Don’t be that person. Insufferable know-it-alls are, well, insufferable. Chris Sparkman, co-owner of Sparkman Cellars in Woodinville, Washington, recalls guests quick to regale descriptions of their massive home cellars, and even one who told him how he should make his wine. Sparkman has learned to shelve his ego, but it’s still off-putting. So is using comedy to cover inexperience, says Bruce. “It was kind of funny the first time you said, ‘This one smells [or] tastes like grapes,’” he says. “It’s not funny the fourth time.”
Keep your reactions in check. Exaggerated expressions like grimacing, shaking your head, calling a wine disgusting or sticking out your tongue are actions suited for a toddler. “I understand all wines won’t be liked by all people, but respect the hard work that goes into each bottle,” says Ian Rossi, assistant tasting room manager at Hazlitt 1852 Vineyards in New York’s Finger Lakes. “If you don’t like a wine, simply dump it out or give it to a friend.”
Feel free to express your opinion. “Wine is subjective, and we never blame a customer for having a certain preference,” says Brooks Hoover, vineyard manager at Pippin Hill Farm & Vineyards in Virginia’s Monticello Wine Trail. If you don’t like a wine, be honest, but also be willing to try new flavors and styles. “At the end of the day, being open and communicating your desires is important.”

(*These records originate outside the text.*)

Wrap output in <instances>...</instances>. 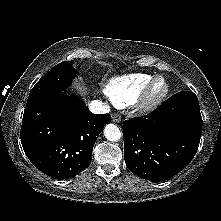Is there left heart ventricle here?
Listing matches in <instances>:
<instances>
[{"instance_id": "1", "label": "left heart ventricle", "mask_w": 221, "mask_h": 221, "mask_svg": "<svg viewBox=\"0 0 221 221\" xmlns=\"http://www.w3.org/2000/svg\"><path fill=\"white\" fill-rule=\"evenodd\" d=\"M163 89H164V82L158 81L154 86V93L158 94V93L162 92Z\"/></svg>"}]
</instances>
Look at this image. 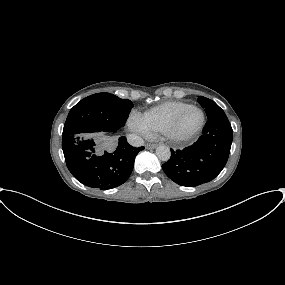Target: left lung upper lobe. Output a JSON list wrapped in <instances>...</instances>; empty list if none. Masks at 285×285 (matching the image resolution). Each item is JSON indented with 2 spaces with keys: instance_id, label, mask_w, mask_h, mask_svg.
<instances>
[{
  "instance_id": "obj_1",
  "label": "left lung upper lobe",
  "mask_w": 285,
  "mask_h": 285,
  "mask_svg": "<svg viewBox=\"0 0 285 285\" xmlns=\"http://www.w3.org/2000/svg\"><path fill=\"white\" fill-rule=\"evenodd\" d=\"M197 101L203 108H205L208 119L214 116L225 115L224 111L214 101L203 96H200Z\"/></svg>"
}]
</instances>
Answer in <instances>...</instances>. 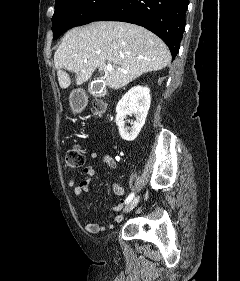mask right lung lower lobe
Masks as SVG:
<instances>
[{
    "instance_id": "1",
    "label": "right lung lower lobe",
    "mask_w": 240,
    "mask_h": 281,
    "mask_svg": "<svg viewBox=\"0 0 240 281\" xmlns=\"http://www.w3.org/2000/svg\"><path fill=\"white\" fill-rule=\"evenodd\" d=\"M188 3V0H117L95 21H123L143 26L167 44L174 59L185 27Z\"/></svg>"
}]
</instances>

Don’t be afraid to spit. Flights may include up to seven wines. To really evaluate them, you can’t drink them all, says Fogarty, especially if you plan multiple stops that day. “There is something in the public’s psyche that associates spitting with disgust, but it’s simply a way to taste wine.”
Be a responsible friend. If a companion has over-imbibed, bring them water, let the staff know and discourage further consumption. “An intoxicated person will be much more receptive to a friend cutting them off than a server,” says Rossi. “The server will appreciate your effort, and your friend will appreciate it the next day.”